The Defendant in this case is seeking habeas corpus relief pursuant to 28 U.S.C. *481 § 2255. On September 2, 1999, Defendant Darryl Lamont Franklin was convicted by a jury of Conspiracy to Commit Hobbs Act Robbery, Interference with Commerce by Robbery in violation of 18 U.S.C. § 1951(a), Brandishing a Firearm During and in Relation to a Crime of Violence in violation of 18 U.S.C. § 924(c), and Possession of a Firearm by a Convicted Felon in violation of 18 U.S.C. § 922(g). We held a sentencing hearing on February 11, 2000, and on February 14, 2000 we sentenced Defendant to 205 months incarceration. Defendant subsequently appealed and his sentence and conviction were upheld by the Third Circuit Court of Appeals on November 15, 2000. United States v. Franklin, 248 F.3d 1131 (TABLE) (3d Cir. Nov.15, 2000).

While we will not repeat the entire factual background of this case which was set forth in detail in United States v. Franklin, 64 F.Supp.2d 435 (E.D.Pa.1999) and United States v. Franklin, 2000 WL 217527 (E.D.Pa., Feb.14, 2000), this case is remarkable for both the overwhelming evidence supporting Defendants guilt and for the ferocity and extreme violence with which Defendant committed his crimes. On April 14, 1999 Defendant and another man robbed at gunpoint Talisman’s Jewelry Store in Reading, Berks County, Pennsylvania. When Defendant Franklin entered the store he struck Daniel Cafoncelli, the son of store-owner Louis Cafoncelli, in the head with a 9 mm hand gun. Defendant then handcuffed Daniel Cafoncelli behind his back and threw him down a flight of stairs into the basement. When Louis Cafoncelli, who was initially outside the store, entered, Defendant pointed the gun at his head and a scuffle ensued. Louis Cafoncelli managed to draw his own gun (which he was licensed to carry as a jewelry store owner) and shoot Defendant. However, in the scuffle, Defendant got hold of Louis Cafoncelli’s gun and fled the store. Just as he was about to leave, Defendant turned and pointed the gun at Louis Cafoncelli in an attempt to shoot him, but his plans were foiled when Cafon-celli got hold of another gun and returned fire, causing Defendant to flee the store.

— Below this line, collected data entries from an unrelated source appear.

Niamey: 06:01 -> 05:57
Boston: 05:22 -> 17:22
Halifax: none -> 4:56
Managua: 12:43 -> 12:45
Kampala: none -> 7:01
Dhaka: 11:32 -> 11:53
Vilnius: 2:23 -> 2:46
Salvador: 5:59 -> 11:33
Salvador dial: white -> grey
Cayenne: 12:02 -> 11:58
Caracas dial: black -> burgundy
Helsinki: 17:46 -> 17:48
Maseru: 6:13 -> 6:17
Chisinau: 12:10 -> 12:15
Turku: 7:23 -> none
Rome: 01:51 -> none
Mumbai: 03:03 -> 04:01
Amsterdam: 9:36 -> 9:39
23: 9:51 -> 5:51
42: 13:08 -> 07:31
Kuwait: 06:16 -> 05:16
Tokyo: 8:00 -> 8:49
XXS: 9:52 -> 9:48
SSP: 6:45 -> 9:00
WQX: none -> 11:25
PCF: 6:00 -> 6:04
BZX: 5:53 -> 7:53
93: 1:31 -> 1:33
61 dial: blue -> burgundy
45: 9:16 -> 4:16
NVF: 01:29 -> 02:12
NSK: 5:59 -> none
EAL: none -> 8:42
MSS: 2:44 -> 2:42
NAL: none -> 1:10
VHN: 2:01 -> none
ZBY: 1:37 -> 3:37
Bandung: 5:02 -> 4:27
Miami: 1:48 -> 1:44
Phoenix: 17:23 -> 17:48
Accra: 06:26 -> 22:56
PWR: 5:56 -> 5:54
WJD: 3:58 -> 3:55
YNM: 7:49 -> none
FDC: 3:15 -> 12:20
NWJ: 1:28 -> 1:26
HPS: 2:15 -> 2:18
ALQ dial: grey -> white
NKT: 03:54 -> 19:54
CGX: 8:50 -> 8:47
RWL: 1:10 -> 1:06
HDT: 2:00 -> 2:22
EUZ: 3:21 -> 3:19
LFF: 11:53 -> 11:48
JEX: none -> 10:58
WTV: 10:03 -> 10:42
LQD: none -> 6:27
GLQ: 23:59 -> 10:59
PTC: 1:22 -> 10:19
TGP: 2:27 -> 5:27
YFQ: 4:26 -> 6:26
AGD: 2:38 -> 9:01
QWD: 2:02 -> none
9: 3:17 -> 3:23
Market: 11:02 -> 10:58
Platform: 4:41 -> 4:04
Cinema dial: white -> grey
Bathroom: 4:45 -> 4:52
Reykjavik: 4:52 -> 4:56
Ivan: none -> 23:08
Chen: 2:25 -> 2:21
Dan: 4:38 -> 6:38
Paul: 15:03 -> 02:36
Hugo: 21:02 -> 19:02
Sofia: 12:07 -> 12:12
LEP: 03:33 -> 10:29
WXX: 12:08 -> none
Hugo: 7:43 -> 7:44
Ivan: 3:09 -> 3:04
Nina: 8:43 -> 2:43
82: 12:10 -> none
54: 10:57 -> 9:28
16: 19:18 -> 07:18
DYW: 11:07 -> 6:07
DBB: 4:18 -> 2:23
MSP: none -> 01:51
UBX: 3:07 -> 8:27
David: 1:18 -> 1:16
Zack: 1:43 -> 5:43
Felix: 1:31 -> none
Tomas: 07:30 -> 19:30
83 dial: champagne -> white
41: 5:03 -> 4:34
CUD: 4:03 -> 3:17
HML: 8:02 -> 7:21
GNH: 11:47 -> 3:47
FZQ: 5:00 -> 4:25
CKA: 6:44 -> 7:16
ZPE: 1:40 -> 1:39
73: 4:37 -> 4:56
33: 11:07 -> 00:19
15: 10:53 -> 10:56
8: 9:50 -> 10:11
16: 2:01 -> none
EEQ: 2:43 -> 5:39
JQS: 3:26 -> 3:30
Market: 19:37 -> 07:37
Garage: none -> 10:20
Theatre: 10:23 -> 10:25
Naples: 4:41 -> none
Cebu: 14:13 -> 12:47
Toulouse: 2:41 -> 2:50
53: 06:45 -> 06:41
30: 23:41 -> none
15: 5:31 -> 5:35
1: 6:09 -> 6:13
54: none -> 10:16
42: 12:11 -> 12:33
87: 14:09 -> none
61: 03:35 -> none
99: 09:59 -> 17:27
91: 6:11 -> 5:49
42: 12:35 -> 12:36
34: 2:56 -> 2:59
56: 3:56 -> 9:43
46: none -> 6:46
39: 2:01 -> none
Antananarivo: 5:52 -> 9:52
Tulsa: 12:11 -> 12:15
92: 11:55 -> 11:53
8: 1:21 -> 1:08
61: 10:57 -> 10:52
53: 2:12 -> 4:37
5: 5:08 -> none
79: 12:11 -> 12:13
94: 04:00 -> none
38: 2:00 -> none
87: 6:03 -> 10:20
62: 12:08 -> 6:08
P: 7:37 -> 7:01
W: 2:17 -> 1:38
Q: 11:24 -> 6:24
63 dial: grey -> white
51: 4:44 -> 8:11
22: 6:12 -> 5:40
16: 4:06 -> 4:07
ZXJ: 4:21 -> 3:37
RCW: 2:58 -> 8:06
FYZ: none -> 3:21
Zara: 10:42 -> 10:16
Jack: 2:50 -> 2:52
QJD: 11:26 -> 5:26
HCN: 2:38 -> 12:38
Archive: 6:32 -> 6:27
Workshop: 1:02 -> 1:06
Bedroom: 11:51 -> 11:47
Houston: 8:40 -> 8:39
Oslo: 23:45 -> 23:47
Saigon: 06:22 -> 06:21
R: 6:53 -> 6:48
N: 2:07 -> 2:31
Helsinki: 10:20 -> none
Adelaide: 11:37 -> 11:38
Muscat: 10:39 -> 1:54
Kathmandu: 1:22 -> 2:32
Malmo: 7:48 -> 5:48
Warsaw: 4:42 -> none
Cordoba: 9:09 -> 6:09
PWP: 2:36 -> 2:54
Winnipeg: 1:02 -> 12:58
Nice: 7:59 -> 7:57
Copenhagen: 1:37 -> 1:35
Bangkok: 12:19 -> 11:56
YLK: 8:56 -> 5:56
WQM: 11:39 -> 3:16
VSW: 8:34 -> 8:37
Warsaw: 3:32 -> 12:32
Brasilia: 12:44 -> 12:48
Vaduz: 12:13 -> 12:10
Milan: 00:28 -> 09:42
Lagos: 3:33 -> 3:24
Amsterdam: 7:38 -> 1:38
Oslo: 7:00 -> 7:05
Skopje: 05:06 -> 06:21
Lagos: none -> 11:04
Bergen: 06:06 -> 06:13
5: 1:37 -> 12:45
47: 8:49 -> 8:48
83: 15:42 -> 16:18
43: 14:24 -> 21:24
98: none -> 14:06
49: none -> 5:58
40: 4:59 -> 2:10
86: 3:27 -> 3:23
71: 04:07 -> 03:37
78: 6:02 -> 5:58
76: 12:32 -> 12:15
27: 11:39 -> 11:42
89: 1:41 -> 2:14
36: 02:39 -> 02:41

Cash, jewelry, diamond rings, a revolver and a rifle were all taken during the robbery. Several minutes after the robbery, Defendant was found lying on the floor of St. Joseph’s Medical Center. Some discarded jewelry was found outside the hospital and turned over to hospital security, the police were summoned, and Defendant Franklin was subsequently arrested.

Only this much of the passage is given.